§ The task: Review the material line by line. Identify and copy every line that contains the string "ตราข".

Segment Open

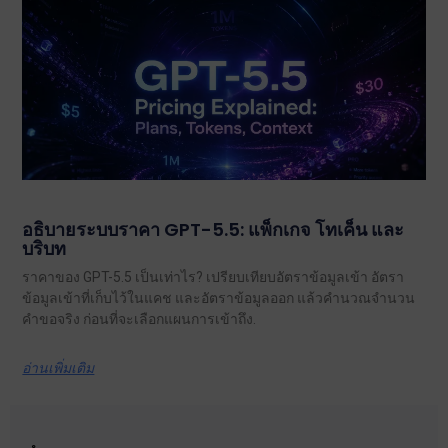
อธิบายระบบราคา GPT-5.5: แพ็กเกจ โทเค็น และ
บริบท
ราคาของ GPT-5.5 เป็นเท่าไร? เปรียบเทียบอัตราข้อมูลเข้า อัตรา
ข้อมูลเข้าที่เก็บไว้ในแคช และอัตราข้อมูลออก แล้วคำนวณจำนวน
คำขอจริง ก่อนที่จะเลือกแผนการเข้าถึง.
อ่านเพิ่มเติม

Segment Closed

§ Reply to the task:
ราคาของ GPT-5.5 เป็นเท่าไร? เปรียบเทียบอัตราข้อมูลเข้า อัตรา
ข้อมูลเข้าที่เก็บไว้ในแคช และอัตราข้อมูลออก แล้วคำนวณจำนวน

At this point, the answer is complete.